Pool pattern

Content

A synchronization using mutex variables is not free of costs. On Thales the use of a single std::lock_guard takes 36 nano seconds even if there is just one thread active. This triples the cost of a uniformely distributed pseudo-random number using std::mt19937. If in a worst case scenario two threads are fighting all the time for mutual access using a mutex variable the required time increases to ca. 240 nano seconds.

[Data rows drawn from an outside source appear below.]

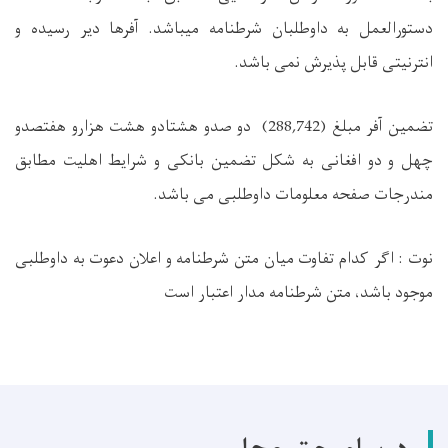
دستورالعمل به داوطلبان شرطنامه میباشد. آفرها دیر رسیده و
انترنیتی قابل پذیرش نمی باشد.
تضمین آفر مبلغ (288,742) دو صدو هشتادو هشت هزارو هفتصدو
چهل و دو افغانی به شکل تضمین بانکی و شرایط اهلیت مطابق
مندرجات صفحه معلومات داوطلبی می باشد.
نوت : اگر کدام تفاوت میان متن شرطنامه و اعلان دعوت به داوطلبی
موجود باشد، متن شرطنامه مدار اعتبار است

Following example demonstrates this for two such threads:

#include <mutex>
#include <thread>
#include <vector>
#include <printf.hpp>
#include <hpc/aux/walltime.hpp>

class Counter {
   public:
      using Value = unsigned long long int;

      Counter() : counter(0) {
      }
      auto increment() {
	 std::lock_guard<std::mutex> lock(mutex);
	 return ++counter;
      }
   private:
      std::mutex mutex;
      Value counter;
};

int main() {
   constexpr unsigned int nof_threads = 2;
   constexpr Counter::Value max_counter = 1LL << 24;

   std::vector<std::thread> threads(nof_threads);
   hpc::aux::WallTime<double> wall_time;
   Counter counter;
   wall_time.tic();
      for (auto& t: threads) {
	 t = std::thread([&]{
	    while (counter.increment() < max_counter)
	       ;
	 });
      }
      for (auto& t: threads) {
	 t.join();
      }
   auto t = wall_time.toc();
   fmt::printf("avg time per lock = %.2lf ns\n",
      t / max_counter * 1000000000LL);
}
theon$ g++ -O3 -g -I/home/numerik/pub/hpc/ws18/session16 -std=c++17 -o mutual mutual.cpp
theon$ ./mutual
avg time per lock = 215.89 ns
theon$ 

Under the assumption that an application has a significant need in pseudo-random numbers using multiple threads none of the approaches we have seen so far appears satisfactory. We need essentially a pseudo-random generator for each running thread but it should not be necessary to create a pseudo-random generator for each new thread as threads can be quite short-lived.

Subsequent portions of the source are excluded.